Transcribe exactly the line in which "Geräteinformation" occurs, plus every line that comes after it up to the end of the entries.

Records from a collection:
------------

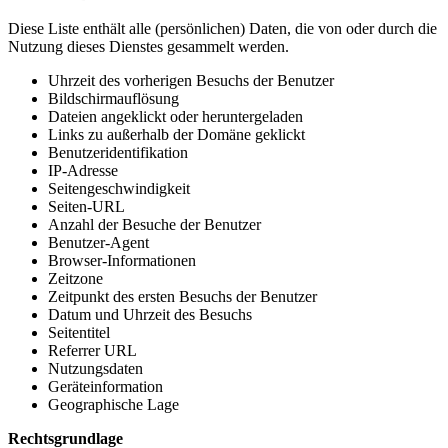
Diese Liste enthält alle (persönlichen) Daten, die von oder durch die
Nutzung dieses Dienstes gesammelt werden.
Uhrzeit des vorherigen Besuchs der Benutzer
Bildschirmauflösung
Dateien angeklickt oder heruntergeladen
Links zu außerhalb der Domäne geklickt
Benutzeridentifikation
IP-Adresse
Seitengeschwindigkeit
Seiten-URL
Anzahl der Besuche der Benutzer
Benutzer-Agent
Browser-Informationen
Zeitzone
Zeitpunkt des ersten Besuchs der Benutzer
Datum und Uhrzeit des Besuchs
Seitentitel
Referrer URL
Nutzungsdaten
Geräteinformation
Geographische Lage
Rechtsgrundlage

------------

• REPLY
Geräteinformation
Geographische Lage
Rechtsgrundlage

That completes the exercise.